Mean Value Theorem and Lower Bound

PROBLEM: I wonder why my answer is wrong.

QUESTION: Suppose $x(t)$ satisfies the hypothesis of the Mean value Theorem (MVT), that is, $x(t)$ is continuous on $A \le t \le B$ and differentiable on $A \lt t \lt B$ and $m$ is the lower bound, then: $$m \le x'(t)$$ for all $t$ such that $$A \lt t \lt B$$

Let us consider the MVT on shorter intervals. The strongest conclusion we can draw is:

MVT says it is differentiable over the interval $A \lt t \lt B$ and since differential is $$\frac{x(b)-x(a)}{b-a}$$ therefore $$m \le \frac{x(b)-x(a)}{b-a}$$ for all $a,b$ over the same interval.

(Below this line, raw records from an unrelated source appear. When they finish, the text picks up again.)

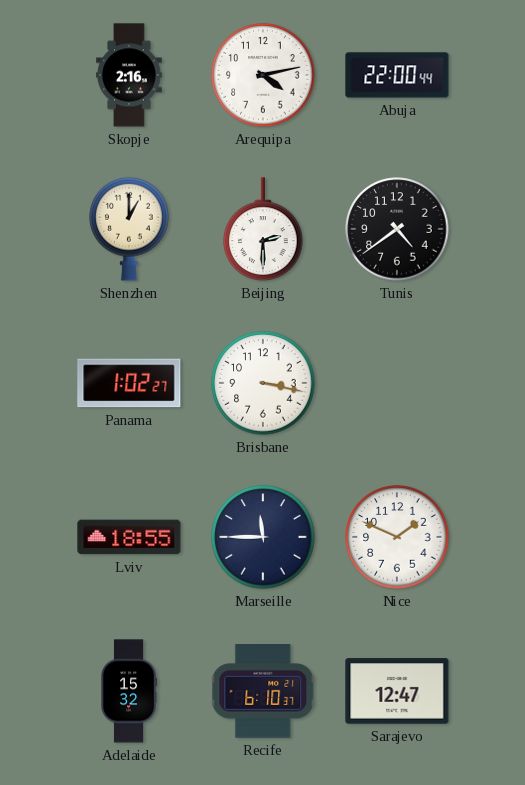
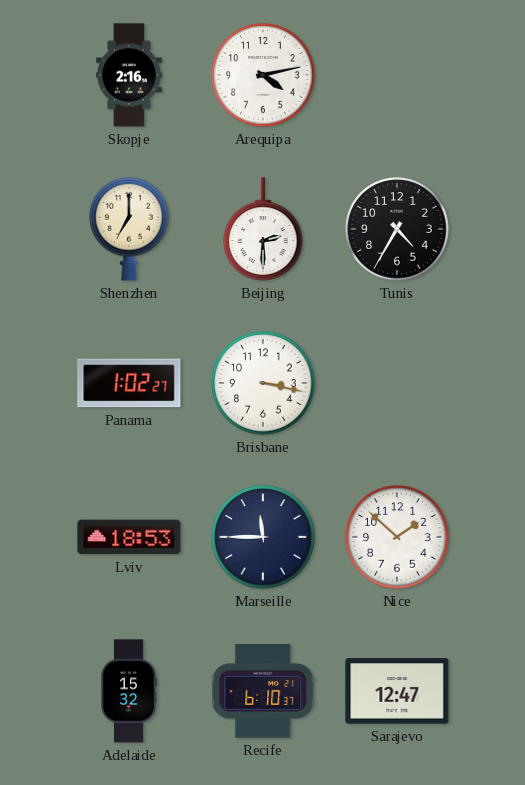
Abuja: 22:00 -> none
Shenzhen: 1:00 -> 7:00
Tunis: 4:39 -> 4:35
Lviv: 18:55 -> 18:53
Nice: 1:49 -> 1:52
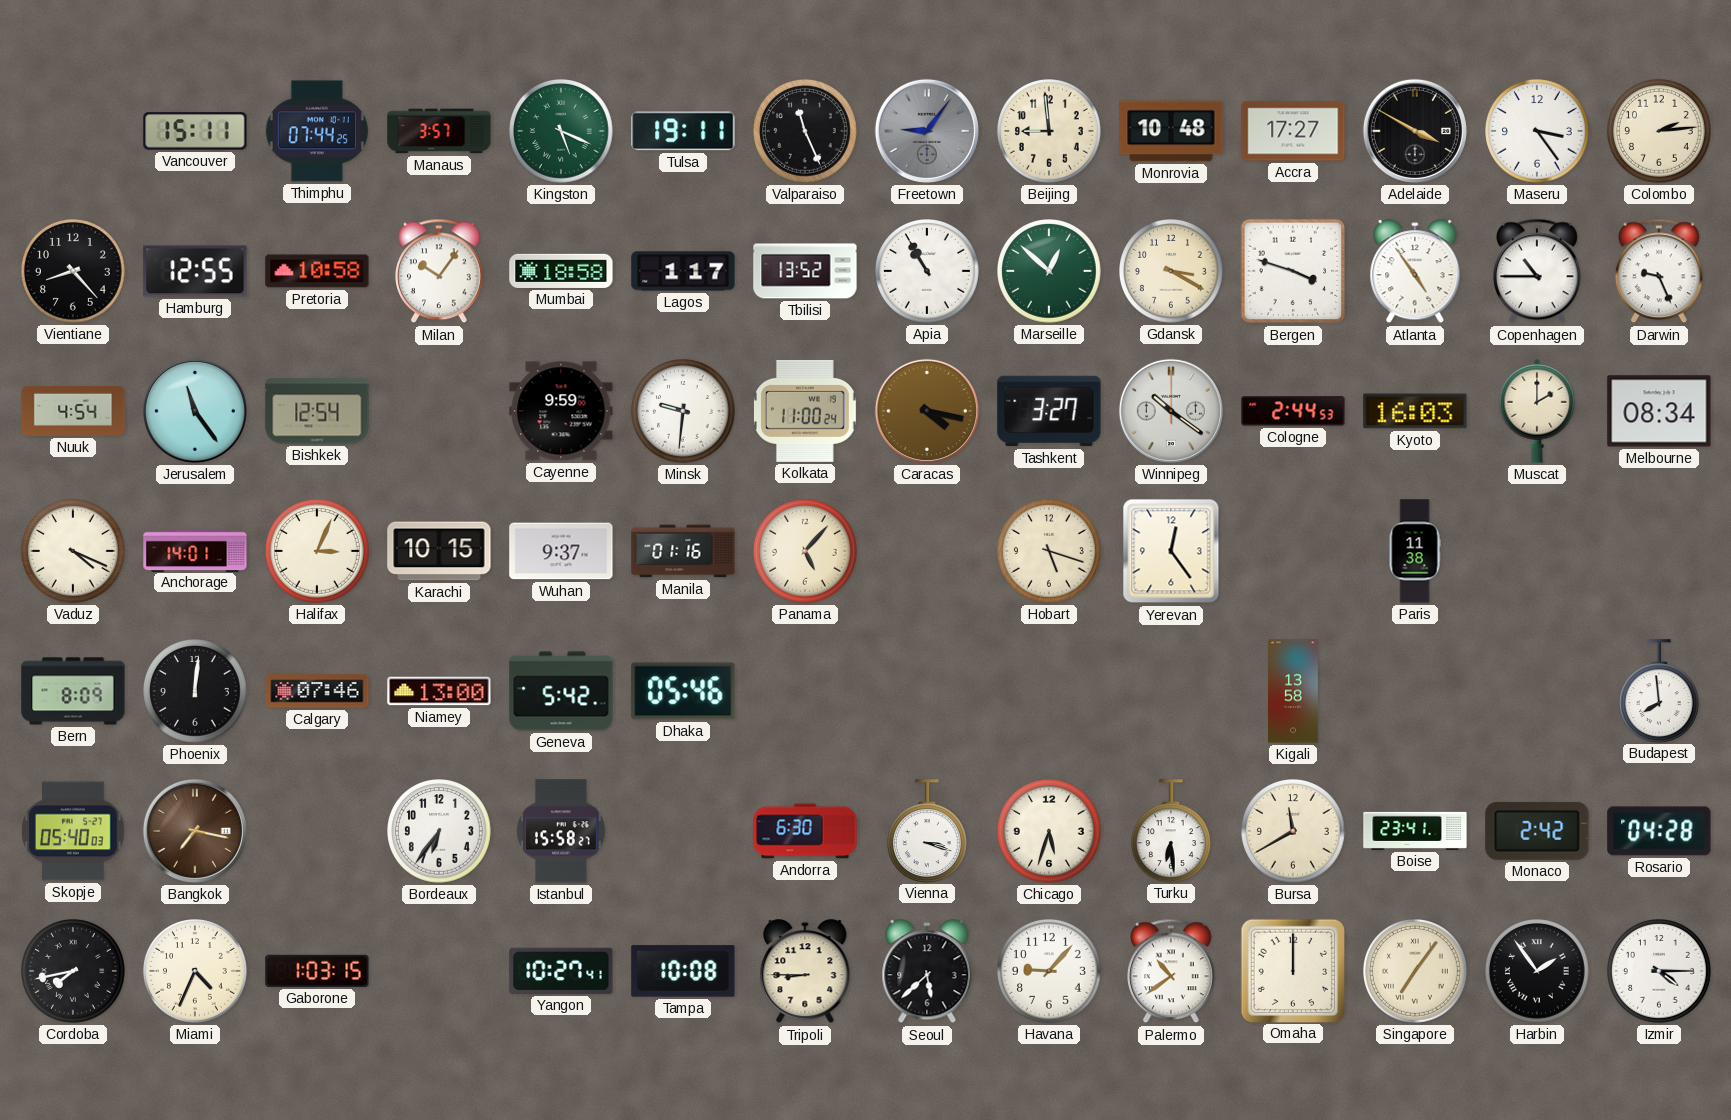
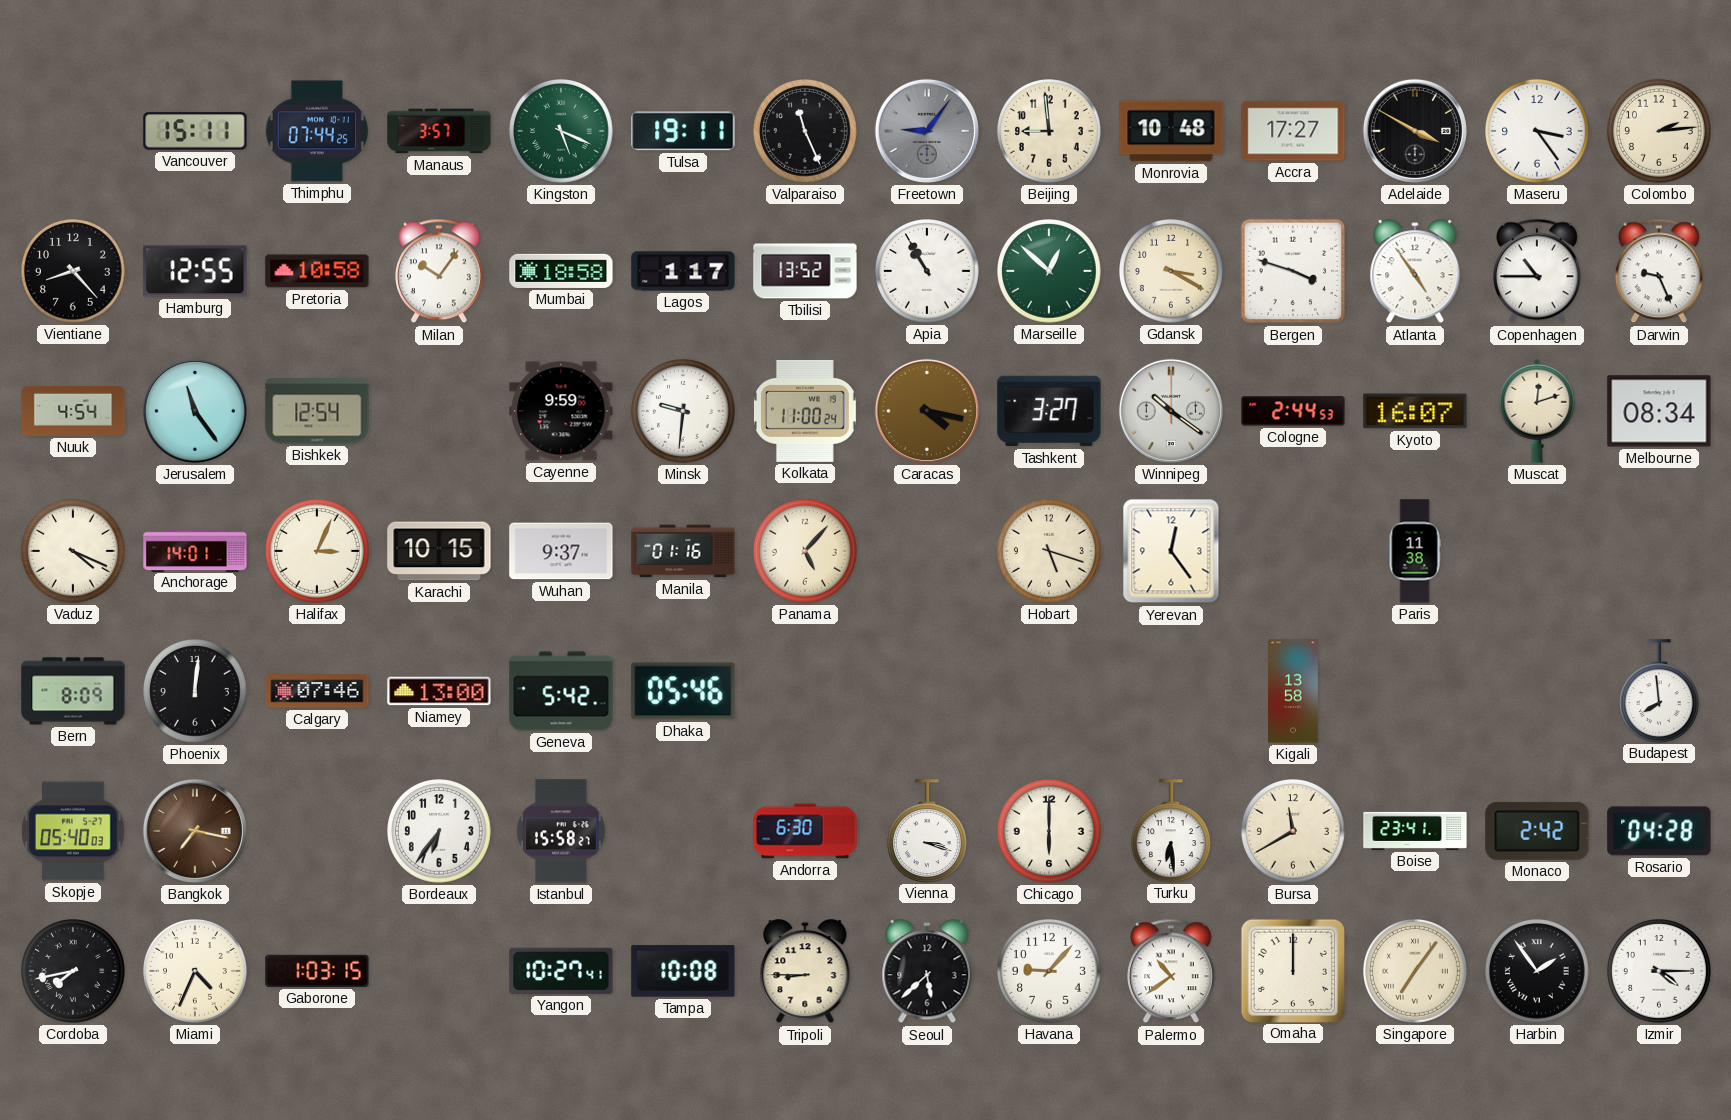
Kyoto: 16:03 -> 16:07
Muscat: 2:00 -> 12:12
Chicago: 5:33 -> 6:00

Why my answer is wrong ? Why the interval changed to $A \le t \le B$

The Mean Value Theorem says that there is a $t\in(a,b)$ (open interval) such that $$x'(t)=\frac{x(b)-x(a)}{b-a}.$$ Hence if $A\leq a<b\leq B$ then $t\in(a,b)\subseteq (A,B)$, and $$m\leq x'(t)=\frac{x(b)-x(a)}{b-a}.$$ So the strongest conclusion is just the last one!